(Supplied material):
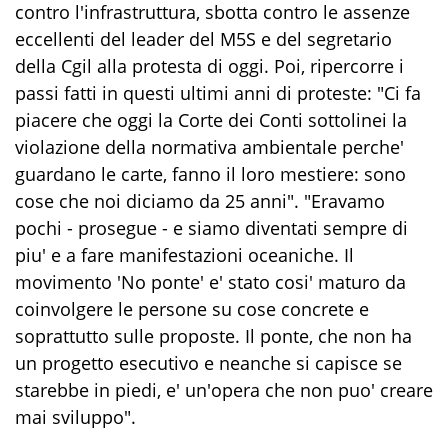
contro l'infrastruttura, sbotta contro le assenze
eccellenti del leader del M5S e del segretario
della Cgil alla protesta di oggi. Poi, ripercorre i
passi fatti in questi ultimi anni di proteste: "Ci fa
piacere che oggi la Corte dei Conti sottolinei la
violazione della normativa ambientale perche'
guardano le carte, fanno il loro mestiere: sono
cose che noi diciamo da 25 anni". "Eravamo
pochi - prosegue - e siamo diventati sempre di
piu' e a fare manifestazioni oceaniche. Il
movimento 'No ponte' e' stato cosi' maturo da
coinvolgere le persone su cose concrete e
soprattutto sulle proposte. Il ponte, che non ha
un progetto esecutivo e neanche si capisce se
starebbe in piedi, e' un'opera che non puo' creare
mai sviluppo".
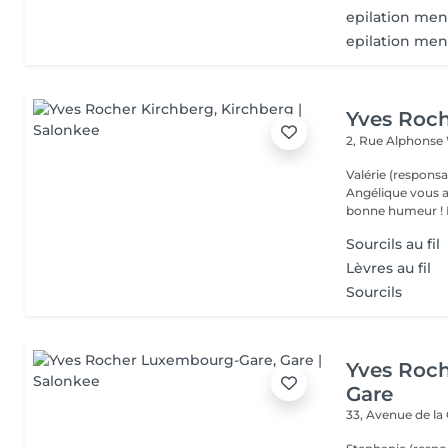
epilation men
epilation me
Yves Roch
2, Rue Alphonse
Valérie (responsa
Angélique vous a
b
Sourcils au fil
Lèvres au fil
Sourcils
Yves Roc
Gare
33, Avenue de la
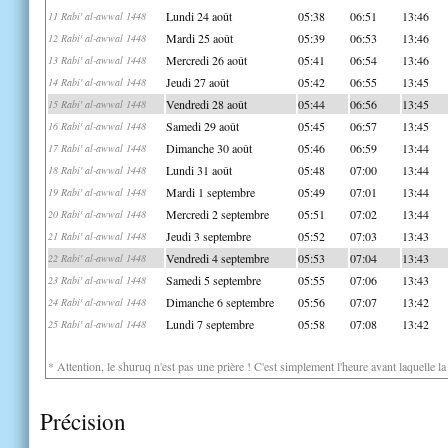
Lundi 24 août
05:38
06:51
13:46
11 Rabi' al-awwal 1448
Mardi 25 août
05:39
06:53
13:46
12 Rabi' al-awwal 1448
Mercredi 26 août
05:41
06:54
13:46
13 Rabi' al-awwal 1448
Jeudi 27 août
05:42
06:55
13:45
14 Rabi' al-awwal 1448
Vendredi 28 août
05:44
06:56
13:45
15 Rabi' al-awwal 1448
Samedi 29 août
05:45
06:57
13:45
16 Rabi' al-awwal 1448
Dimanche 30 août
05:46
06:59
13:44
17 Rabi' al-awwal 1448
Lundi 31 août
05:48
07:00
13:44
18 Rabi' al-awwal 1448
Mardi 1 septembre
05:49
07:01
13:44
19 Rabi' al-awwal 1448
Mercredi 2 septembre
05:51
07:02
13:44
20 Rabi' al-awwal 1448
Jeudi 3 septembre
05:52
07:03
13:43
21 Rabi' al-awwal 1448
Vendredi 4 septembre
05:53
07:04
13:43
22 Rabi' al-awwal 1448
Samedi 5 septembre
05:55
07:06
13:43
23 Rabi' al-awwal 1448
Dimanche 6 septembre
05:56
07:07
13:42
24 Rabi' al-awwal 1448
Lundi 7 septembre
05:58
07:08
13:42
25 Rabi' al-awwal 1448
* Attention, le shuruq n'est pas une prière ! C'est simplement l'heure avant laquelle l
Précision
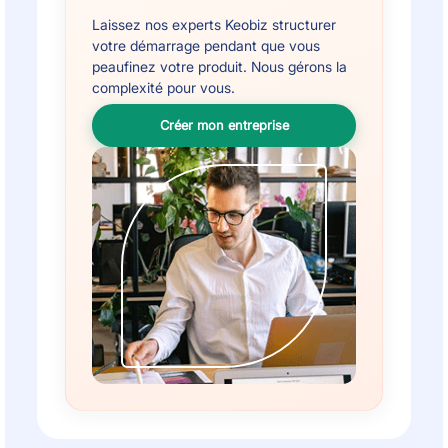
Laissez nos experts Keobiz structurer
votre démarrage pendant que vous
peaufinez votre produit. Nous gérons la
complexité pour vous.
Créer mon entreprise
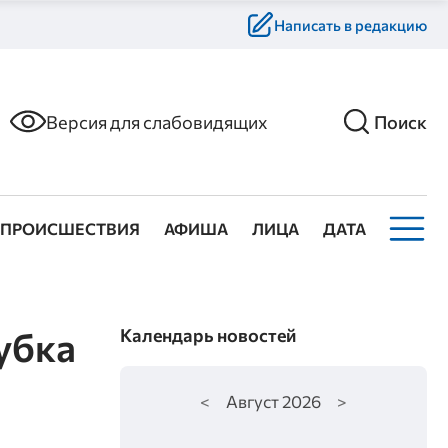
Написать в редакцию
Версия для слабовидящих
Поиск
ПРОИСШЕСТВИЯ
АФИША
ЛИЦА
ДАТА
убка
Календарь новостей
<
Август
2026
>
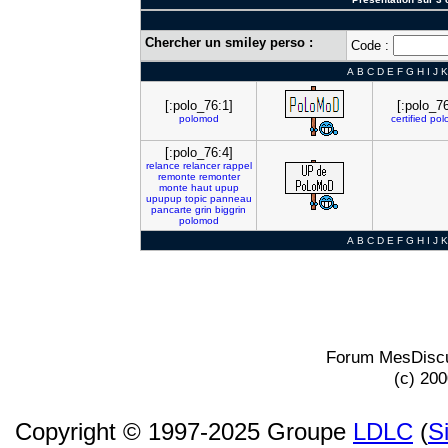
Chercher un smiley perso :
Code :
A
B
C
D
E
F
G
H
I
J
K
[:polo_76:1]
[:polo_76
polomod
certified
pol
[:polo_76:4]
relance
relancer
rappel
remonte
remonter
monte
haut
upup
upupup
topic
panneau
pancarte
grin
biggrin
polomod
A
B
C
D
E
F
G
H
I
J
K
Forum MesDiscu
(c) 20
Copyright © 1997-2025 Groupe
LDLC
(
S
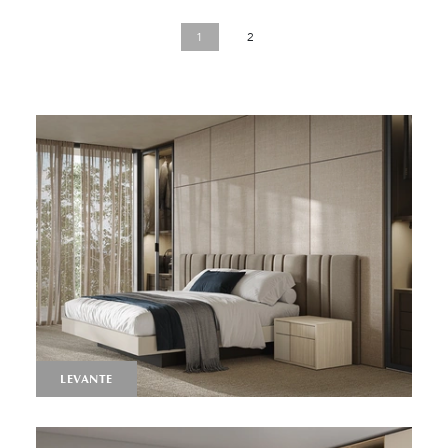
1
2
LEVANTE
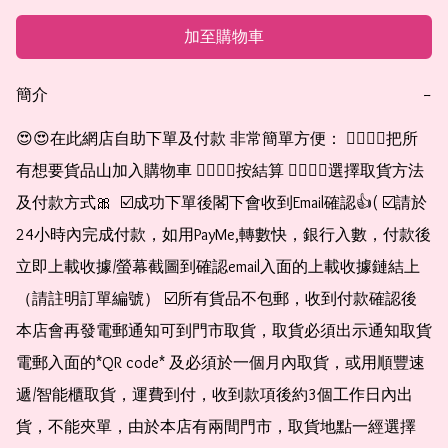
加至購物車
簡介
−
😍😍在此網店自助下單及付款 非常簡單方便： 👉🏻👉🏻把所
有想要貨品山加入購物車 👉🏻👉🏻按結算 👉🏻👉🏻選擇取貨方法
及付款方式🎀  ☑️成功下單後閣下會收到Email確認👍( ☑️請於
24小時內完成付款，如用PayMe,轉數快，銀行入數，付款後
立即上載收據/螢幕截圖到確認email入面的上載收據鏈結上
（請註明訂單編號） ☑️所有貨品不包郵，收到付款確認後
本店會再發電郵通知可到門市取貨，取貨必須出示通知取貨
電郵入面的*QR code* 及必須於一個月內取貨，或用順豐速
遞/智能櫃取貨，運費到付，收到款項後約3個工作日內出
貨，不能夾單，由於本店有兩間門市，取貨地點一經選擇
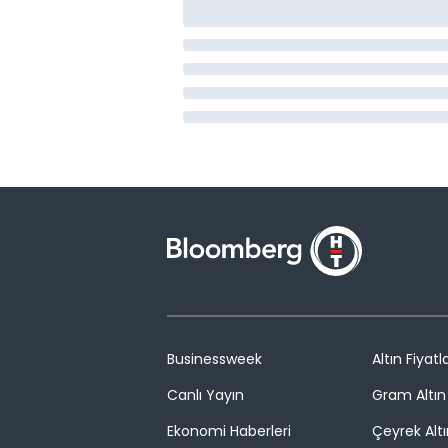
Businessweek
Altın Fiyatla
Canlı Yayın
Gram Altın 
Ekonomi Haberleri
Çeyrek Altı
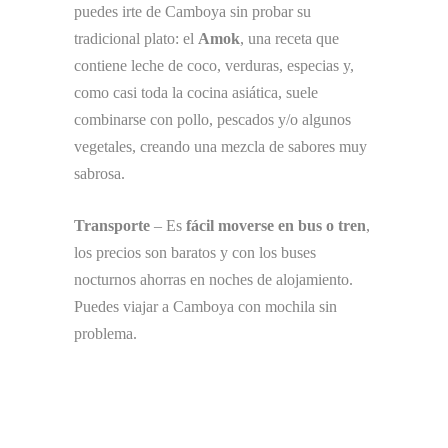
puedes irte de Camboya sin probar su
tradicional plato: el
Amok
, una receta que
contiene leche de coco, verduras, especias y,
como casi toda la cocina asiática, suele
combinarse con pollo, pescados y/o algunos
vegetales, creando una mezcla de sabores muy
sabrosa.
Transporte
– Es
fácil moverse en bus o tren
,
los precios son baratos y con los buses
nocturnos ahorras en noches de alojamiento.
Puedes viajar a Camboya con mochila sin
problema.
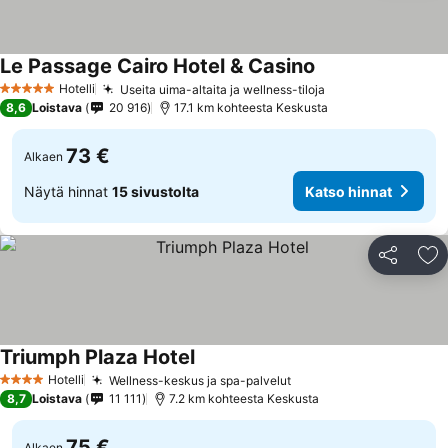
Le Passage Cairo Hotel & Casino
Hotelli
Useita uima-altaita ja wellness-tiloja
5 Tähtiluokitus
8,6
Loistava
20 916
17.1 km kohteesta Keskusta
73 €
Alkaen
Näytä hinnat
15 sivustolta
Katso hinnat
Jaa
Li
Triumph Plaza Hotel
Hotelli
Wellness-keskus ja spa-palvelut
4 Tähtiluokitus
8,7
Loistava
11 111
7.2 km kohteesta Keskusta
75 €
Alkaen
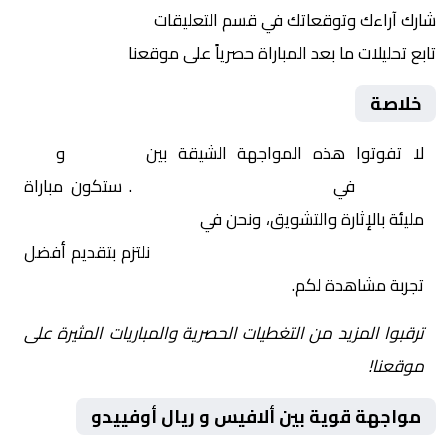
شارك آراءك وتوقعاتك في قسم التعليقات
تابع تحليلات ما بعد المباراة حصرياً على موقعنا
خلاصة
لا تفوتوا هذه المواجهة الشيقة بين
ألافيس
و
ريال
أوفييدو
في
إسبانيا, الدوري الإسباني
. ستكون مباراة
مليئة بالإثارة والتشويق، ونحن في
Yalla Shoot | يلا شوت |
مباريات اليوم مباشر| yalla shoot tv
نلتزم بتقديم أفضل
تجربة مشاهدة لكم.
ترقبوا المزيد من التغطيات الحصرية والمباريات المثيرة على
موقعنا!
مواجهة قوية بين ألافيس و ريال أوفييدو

(Problem statement):
Starting with the line that has "Canlı Yayın" and going on through the line that has "combinarse con pollo, pescados y/o algunos", transcribe the records above exactly, but skip the pictures.

(Exercise answer):
Canlı Yayın
Gram Altın 
Ekonomi Haberleri
Çeyrek Altı
puedes irte de Camboya sin probar su
tradicional plato: el
Amok
, una receta que
contiene leche de coco, verduras, especias y,
como casi toda la cocina asiática, suele
combinarse con pollo, pescados y/o algunos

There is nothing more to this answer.